Your Excellency, Premier, Deputy Prime Minister, my colleagues and very particularly the members of the Bjelke-Petersen family. And can I, Flo, on my behalf and Janette's behalf extend to all of you our kind thoughts and condolences, as we gather in a place that is so very dear to you to honour your late husband and honour his contribution to Australia and to Queensland.
I remember a couple of years ago we were having a debate in our party room about the impact of politics on ones life, and one of my colleagues really hit the nail on the head when he said that whatever our ambitions are, at the end of the day, we should all hope that when we die, we have one of our children holding one of our hands. And that is really a metaphor for reminding us that the most important thing in life is your family and the way in which that family moulds you and shapes you. And I have no doubt that the greatest legacy to the Bjelke-Petersen family today is the love that they received from the now deceased patriarch of that family.
Joh was a remarkable political figure - there is certainly no argument about that. One of the things I found interesting and remarkable about him was that although he was of Danish extraction and born in New Zealand, he was quintessentially of the Australian bush. As John read out his great skills and his great adaptability; it was once again a description of the inherent capacity of people of the Australian bush to look after themselves and to be inventive and to be resourceful. One of the things that has given Australia her distinctive character of independence, is the fact that so many of our pioneers had to rely on their own skill and their hands and their inventiveness in order to survive. There is no doubt in the world that the contribution that Joh Bjelke-Petersen made to the development and the expansion of Queensland will be his greatest single political legacy.

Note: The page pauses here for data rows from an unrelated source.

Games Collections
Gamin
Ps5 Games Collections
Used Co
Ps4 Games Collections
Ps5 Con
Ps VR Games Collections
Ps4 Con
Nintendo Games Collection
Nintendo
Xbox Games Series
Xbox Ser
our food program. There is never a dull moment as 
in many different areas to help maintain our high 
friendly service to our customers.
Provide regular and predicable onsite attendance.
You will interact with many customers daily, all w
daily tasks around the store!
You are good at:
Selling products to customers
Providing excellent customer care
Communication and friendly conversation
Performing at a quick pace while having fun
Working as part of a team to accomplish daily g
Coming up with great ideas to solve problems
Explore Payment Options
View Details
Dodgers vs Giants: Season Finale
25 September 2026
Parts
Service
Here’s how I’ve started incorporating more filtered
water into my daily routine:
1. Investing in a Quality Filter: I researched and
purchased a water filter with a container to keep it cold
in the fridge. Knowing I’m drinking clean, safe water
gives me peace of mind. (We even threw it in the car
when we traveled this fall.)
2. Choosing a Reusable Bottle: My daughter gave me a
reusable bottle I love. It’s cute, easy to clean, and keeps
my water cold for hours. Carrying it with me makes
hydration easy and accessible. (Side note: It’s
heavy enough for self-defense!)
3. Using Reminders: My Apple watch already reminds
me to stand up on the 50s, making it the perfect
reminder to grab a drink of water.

I've now been a member of the Federal Parliament since 1974 and in the various positions I've held I've travelled Australia extensively. And no part of Australia has changed more dramatically than has Queensland, particularly the southeast corner of Queensland. It has been transformed, as has the city of Brisbane, in a way quite differently from the transformation that has occurred in any other part of Australia. And whatever people may have said about him from time to time, both his political opponents and some of those who occasionally disagreed with him on his own side of politics, the reality nonetheless is that he made a massive contribution, a defining contribution, to the growth and the expansion of the state of Queensland.
As Peter Beattie has mentioned, as John as mentioned, he was a great practitioner of competitive federalism. One of the first, in fact I think the first pieces of legislation I introduced into the Federal Parliament as Treasurer in 1978 was a bill to give effect to our promise in the 1977 election campaign to abolish federal estate duties. Now that was a direct product of the momentum set in train when probate duties at a state level were abolished in Queensland.

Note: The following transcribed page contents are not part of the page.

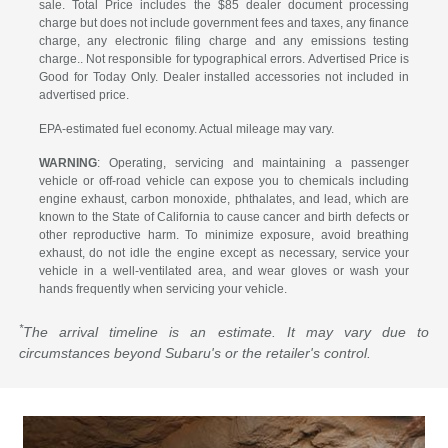
sale. Total Price includes the $85 dealer document processing
charge but does not include government fees and taxes, any finance
charge, any electronic filing charge and any emissions testing
charge.. Not responsible for typographical errors. Advertised Price is
Good for Today Only. Dealer installed accessories not included in
advertised price.
EPA-estimated fuel economy. Actual mileage may vary.
WARNING
: Operating, servicing and maintaining a passenger
vehicle or off-road vehicle can expose you to chemicals including
engine exhaust, carbon monoxide, phthalates, and lead, which are
known to the State of California to cause cancer and birth defects or
other reproductive harm. To minimize exposure, avoid breathing
exhaust, do not idle the engine except as necessary, service your
vehicle in a well-ventilated area, and wear gloves or wash your
hands frequently when servicing your vehicle.
*
The arrival timeline is an estimate. It may vary due to
circumstances beyond Subaru's or the retailer's control.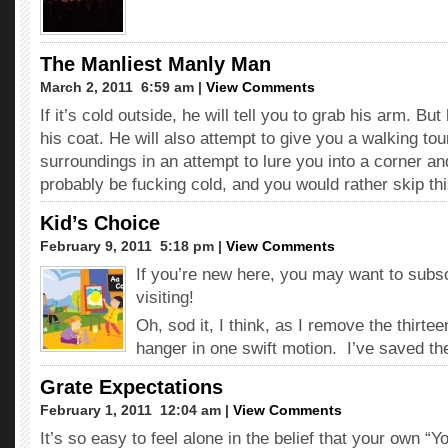
The Manliest Manly Man
March 2, 2011  6:59 am |
View Comments
If it’s cold outside, he will tell you to grab his arm. But
his coat. He will also attempt to give you a walking tou
surroundings in an attempt to lure you into a corner and 
probably be fucking cold, and you would rather skip this 
Kid’s Choice
February 9, 2011  5:18 pm |
View Comments
If you’re new here, you may want to subs
visiting!
Oh, sod it, I think, as I remove the thirte
hanger in one swift motion. I’ve saved th
Grate Expectations
February 1, 2011  12:04 am |
View Comments
It’s so easy to feel alone in the belief that your own “Y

It's fair to say that on a broader scale Joh Bjelke-Petersen often spoke in an instinctive way for conservative Australia on social issues. He was a social conservative. He believed in the wisdom of old institutions. He once said to me and I think it may have been in the course of a discussion about the introduction of the Goods and Services Tax, or one of its forbears, he said John, the only good tax is a very old tax. It's an old saying but it epitomised an approach which said that the institutions and the practices with which you are familiar are the ones that you should continue to embrace. Now that didn't mean to say of course that he wouldn't embrace change, but he certainly had a great reverence for the traditions of this country and he expressed it in so many ways.

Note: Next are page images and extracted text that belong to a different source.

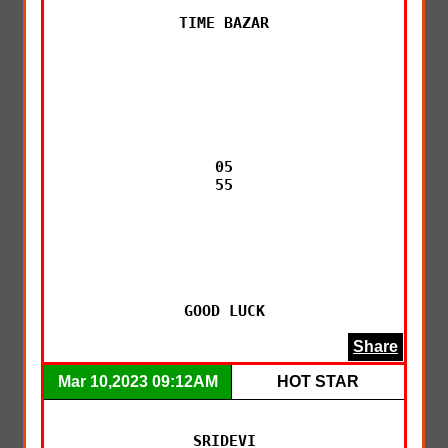
TIME BAZAR

05

55

GOOD LUCK
Share
Mar 10,2023 09:12AM
HOT STAR
SRIDEVI
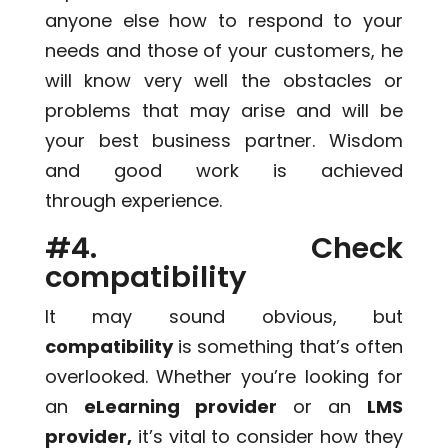
anyone else how to respond to your
needs and those of your customers, he
will know very well the obstacles or
problems that may arise and will be
your best business partner. Wisdom
and good work is achieved
through experience.
#4. Check
compatibility
It may sound obvious, but
compatibility
is something that’s often
overlooked. Whether you’re looking for
an
eLearning provider
or an
LMS
provider,
it’s vital to consider how they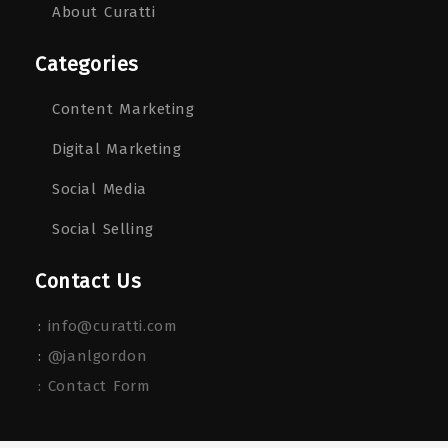
About Curatti
Categories
Content Marketing
Digital Marketing
Social Media
Social Selling
Contact Us
:
info@curatti.com
:
@janlgordon
: Contact Form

It is of course a fact that many of the great years of development in Queensland occurred under the stewardship of a Coalition Government led by Joh Bjelke-Petersen and partnered on the Liberal Party side by people such as the late Gordon Chalk. And that was a great partnership and it was a partnership that really I think laid the foundation for the contribution made on our side of politics to the development and growth of this State.
It is of course well known in Australian political folklore and history that Joh and I fell out very strongly in 1987 and it would dishonest of me not to mention it. It would also be unrealistic and ungracious of me not to acknowledge that with a passage of time those differences dissolved and are seen perhaps not differently in an historical sense, but emotionally and personally are seen in a different light. And out of all of those things, political parties and political individuals are reminded of the habits of not bearing grudges and the habits of reconciliation and understanding that people are motivated by particular things at given periods of time. And as I look back over those years one of the ironies that strikes me is that on a number of these great debates and great issues of the last 20 years, and I think particularly of the issue of industrial relations reform and of course of the centrality of the role of the family in our society, Joh and I held views that were very, very similar.
And I take this opportunity, I hope in not any particularly partisan sense but because it's part of the record, to pay tribute to his contribution to the cause of industrial relations reform in this country, something to which I have been passionately committed for most of my political life.
My friends, my fellow Australians that great architect of St. Paul's Cathedral in London, Christopher Wren proclaimed when his work was finished; 'if you want my memorial, look around me', and I think that's appropriate. If you wanted Joe Bjelke-Petersen's memorial, look around you. This gathering is not held in a great cathedral, it's not held in the capital of the state, it's not held in the capital of the nation, it's held appropriately in his home town amongst his own people, with his family. It is a reminder that he has in the ultimate sense, come home to Kingaroy, that he is surrounded by the people he valued and loved most and he is in very familiar surroundings.
May I join others in repeating the prayer, may he rest in peace.